Rodrigo Vigueras, director del plantel, donde se atiende a 320 alumnos, señala que desde hace más de un año informaron a las autoridades competentes que la barda de 174 metros “sufrió daño severo debido a las obras de reconstrucción del canal La Compañía. Actualmente tienen fracturas y una inclinación, en varios tramos, hasta de 12 grados”.
Enfrentamos el peligro de derrumbe, lo mismo que la sala de cómputo que desde hace un año tiene ese riesgo, porque tiene fracturas en sus muros hasta de 10 centímetros.
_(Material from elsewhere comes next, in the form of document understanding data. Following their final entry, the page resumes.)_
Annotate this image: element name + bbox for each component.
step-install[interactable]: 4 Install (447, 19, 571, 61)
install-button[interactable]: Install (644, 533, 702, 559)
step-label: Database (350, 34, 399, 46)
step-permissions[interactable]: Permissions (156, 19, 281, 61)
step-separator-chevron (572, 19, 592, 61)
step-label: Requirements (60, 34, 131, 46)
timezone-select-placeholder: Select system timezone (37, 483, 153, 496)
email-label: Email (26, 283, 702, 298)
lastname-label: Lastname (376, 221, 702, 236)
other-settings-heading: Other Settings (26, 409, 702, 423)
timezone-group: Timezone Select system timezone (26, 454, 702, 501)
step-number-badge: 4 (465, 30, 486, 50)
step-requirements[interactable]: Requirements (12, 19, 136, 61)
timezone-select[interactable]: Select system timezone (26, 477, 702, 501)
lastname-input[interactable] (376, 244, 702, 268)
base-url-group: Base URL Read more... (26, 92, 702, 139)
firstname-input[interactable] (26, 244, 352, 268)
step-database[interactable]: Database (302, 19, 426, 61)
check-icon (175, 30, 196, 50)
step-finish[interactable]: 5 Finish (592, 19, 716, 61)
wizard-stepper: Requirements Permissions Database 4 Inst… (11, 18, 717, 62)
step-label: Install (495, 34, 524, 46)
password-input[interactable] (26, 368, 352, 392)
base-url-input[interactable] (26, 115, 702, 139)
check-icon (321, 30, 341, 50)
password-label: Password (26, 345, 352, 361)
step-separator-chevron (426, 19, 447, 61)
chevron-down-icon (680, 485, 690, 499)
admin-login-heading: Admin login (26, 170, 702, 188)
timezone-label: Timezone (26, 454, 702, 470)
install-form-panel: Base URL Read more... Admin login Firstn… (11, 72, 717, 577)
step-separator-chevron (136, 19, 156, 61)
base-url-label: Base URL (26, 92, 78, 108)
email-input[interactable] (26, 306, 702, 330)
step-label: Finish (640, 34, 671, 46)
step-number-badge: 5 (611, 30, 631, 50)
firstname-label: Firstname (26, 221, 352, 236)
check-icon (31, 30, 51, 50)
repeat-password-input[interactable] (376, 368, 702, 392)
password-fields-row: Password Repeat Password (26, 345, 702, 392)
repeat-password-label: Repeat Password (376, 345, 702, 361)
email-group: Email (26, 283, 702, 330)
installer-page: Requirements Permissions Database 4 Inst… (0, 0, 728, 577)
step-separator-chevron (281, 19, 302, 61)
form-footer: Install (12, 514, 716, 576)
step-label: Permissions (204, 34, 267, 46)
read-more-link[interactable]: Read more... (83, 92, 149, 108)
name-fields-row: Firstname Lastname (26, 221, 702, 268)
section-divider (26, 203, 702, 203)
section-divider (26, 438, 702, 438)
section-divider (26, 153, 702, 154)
El módem con la conexión a Internet para computadoras, explica, “quedó inservible”.
En la primaria, señala el profesor Vigueras, atendemos a niños de otras zonas de Chalco, pero la inseguridad, reconoce, y la falta de apoyo de las autoridades locales y estatales “ha propiciado que perdamos algunos alumnos, porque asaltaban mucho en las inmediaciones del plantel, y ni pensar qué será de nuestra comunidad escolar si un día se nos cae la barda”.
Pese a tener un dictamen de pérdida total de parte de la infraestructura del plantel, emitido por las autoridades municipales, afirma, “tenemos la esperanza que nos hagan caso, pues hasta el momento la única respuesta es que hay insuficiencia presupuestal, y que no hay nada que hacer”.

Laura Poy Solano, La Jornada, 7 de abril.